* **Task goal**: Retype only what runs from the first line of the records to the line with "ale statutului propriu.", inclusive, and no pictures.

* **Excerpted data**:

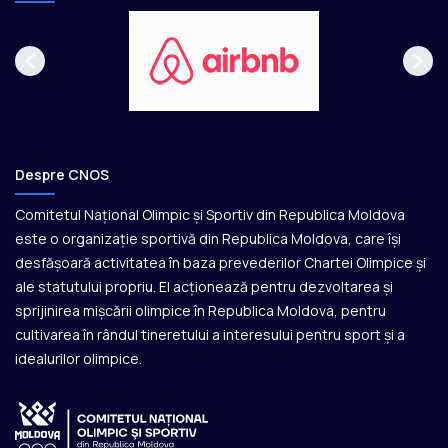
Despre CNOS
Comitetul Național Olimpic și Sportiv din Republica Moldova
este o organizație sportivă din Republica Moldova, care își
desfășoară activitatea în baza prevederilor Chartei Olimpice și
ale statutului propriu. El acționează pentru dezvoltarea și
sprijinirea mișcării olimpice în Republica Moldova, pentru
cultivarea în rândul tineretului a interesului pentru sport și a
idealurilor olimpice.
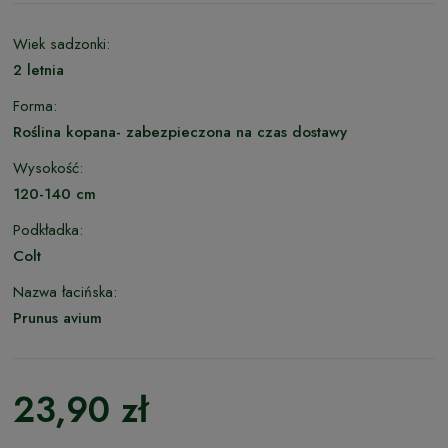
Wiek sadzonki:
2 letnia
Forma:
Roślina kopana- zabezpieczona na czas dostawy
Wysokość:
120-140 cm
Podkładka:
Colt
Nazwa łacińska:
Prunus avium
23,90 zł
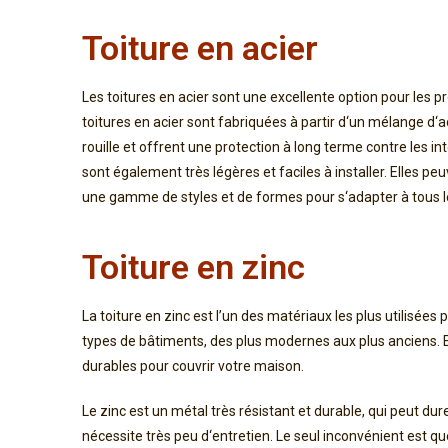
Toiture en acier
Les
to
itures
en
ac
ier
s
ont
une
excellent
e
option
pour
les
pr
to
itures
en
ac
ier
s
ont
fab
ri
qu
é
es
à
part
ir
d
‘
un
m
é
l
ange
d
‘
a
rou
ille
et
off
rent
une
protection
à
long
ter
me
cont
re
les
int
s
ont
é
gal
ement
tr
è
s
l
é
g
è
res
et
fac
iles
à
installer
.
Ell
es
pe
u
une
gam
me
de
styles
et
de
form
es
pour
s
‘
ad
apter
à
t
ous
l
Toiture en zinc
La
to
iture
en
zinc
est
l
’
un
des
mat
é
ri
aux
les
plus
utilisées
p
types
de
b
â
t
iments
,
des
plus
modern
es
aux
plus
an
ci
ens
.
E
dur
ables
pour
cou
v
rir
vot
re
ma
ison
.
Le
zinc
est
un
m
ét
al
tr
è
s
r
és
istant
et
durable
,
qui
pe
ut
d
ur
n
é
cess
ite
tr
è
s
pe
u
d
‘
ent
ret
ien
.
Le
se
ul
incon
v
én
ient
est
qu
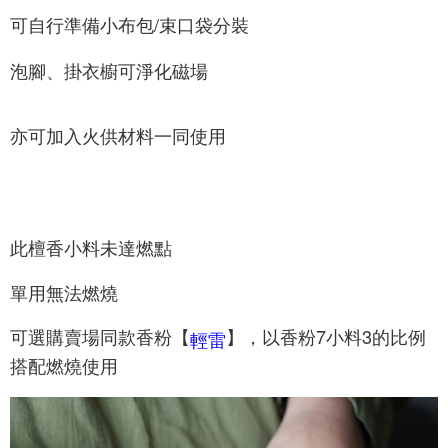
可自行準備小布包/束口袋分裝
泡腳、掛衣櫥可淨化磁場
亦可加入火供材料一同使用
此檀香小料未達燃點
單用無法燃燒
可選購賣場同款香粉【
】，以香粉7小料3的比例
輕雷
搭配燃燒使用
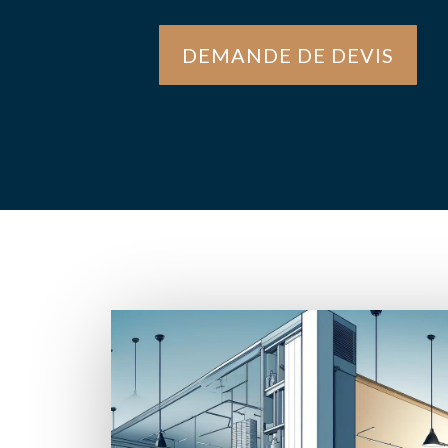
DEMANDE DE DEVIS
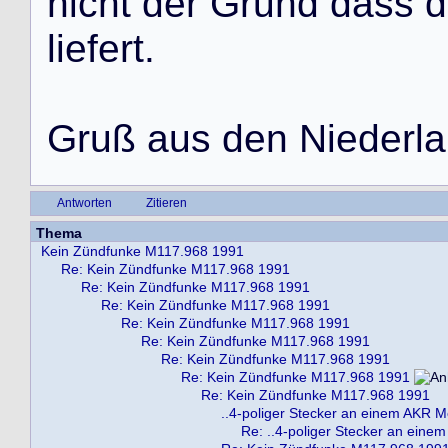
n
i
c
h
t
d
e
r
G
r
u
n
d
d
a
s
s
d
l
i
e
f
e
r
t
.
G
r
u
ß
a
u
s
d
e
n
N
i
e
d
e
r
l
a
Antworten
Zitieren
Thema
Kein Zündfunke M117.968 1991
Re: Kein Zündfunke M117.968 1991
Re: Kein Zündfunke M117.968 1991
Re: Kein Zündfunke M117.968 1991
Re: Kein Zündfunke M117.968 1991
Re: Kein Zündfunke M117.968 1991
Re: Kein Zündfunke M117.968 1991
Re: Kein Zündfunke M117.968 1991
Re: Kein Zündfunke M117.968 1991
..4-poliger Stecker an einem AKR Mo
Re: ..4-poliger Stecker an eine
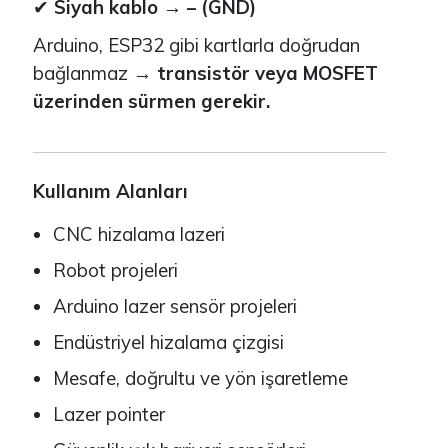
✔
Siyah kablo → – (GND)
Arduino, ESP32 gibi kartlarla doğrudan
bağlanmaz →
transistör veya MOSFET
üzerinden sürmen gerekir.
Kullanım Alanları
CNC hizalama lazeri
Robot projeleri
Arduino lazer sensör projeleri
Endüstriyel hizalama çizgisi
Mesafe, doğrultu ve yön işaretleme
Lazer pointer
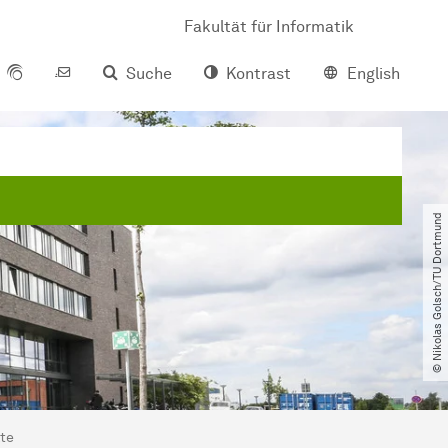
Fakultät für Informatik
Suche
Kontrast
English
© Nikolas Golsch​/​TU Dortmund
te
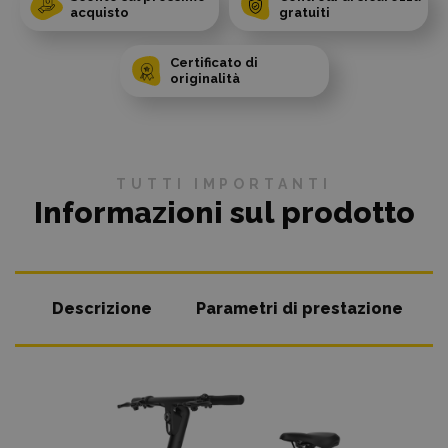
acquisto
gratuiti
Certificato di
originalità
TUTTI IMPORTANTI
Informazioni sul prodotto
Descrizione
Parametri di prestazione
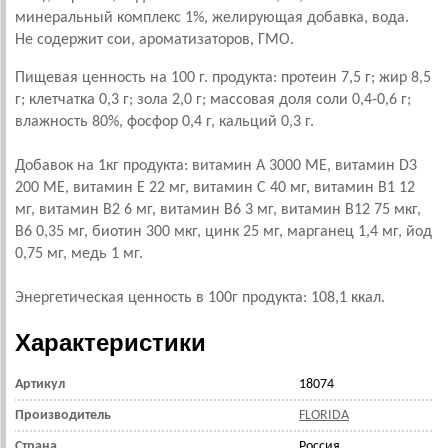
минеральный комплекс 1%, желирующая добавка, вода.
Не содержит сои, ароматизаторов, ГМО.
Пищевая ценность на 100 г. продукта: протеин 7,5 г; жир 8,5
г; клетчатка 0,3 г; зола 2,0 г; массовая доля соли 0,4-0,6 г;
влажность 80%, фосфор 0,4 г, кальций 0,3 г.
Добавок на 1кг продукта: витамин А 3000 МЕ, витамин D3
200 МЕ, витамин E 22 мг, витамин С 40 мг, витамин В1 12
мг, витамин В2 6 мг, витамин В6 3 мг, витамин В12 75 мкг,
В6 0,35 мг, биотин 300 мкг, цинк 25 мг, марганец 1,4 мг, йод
0,75 мг, медь 1 мг.
Энергетическая ценность в 100г продукта: 108,1 ккал.
Характеристики
Артикул
18074
Производитель
FLORIDA
Страна
Россия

* **Answer box**:
Despre CNOS
Comitetul Național Olimpic și Sportiv din Republica Moldova
este o organizație sportivă din Republica Moldova, care își
desfășoară activitatea în baza prevederilor Chartei Olimpice și
ale statutului propriu. El acționează pentru dezvoltarea și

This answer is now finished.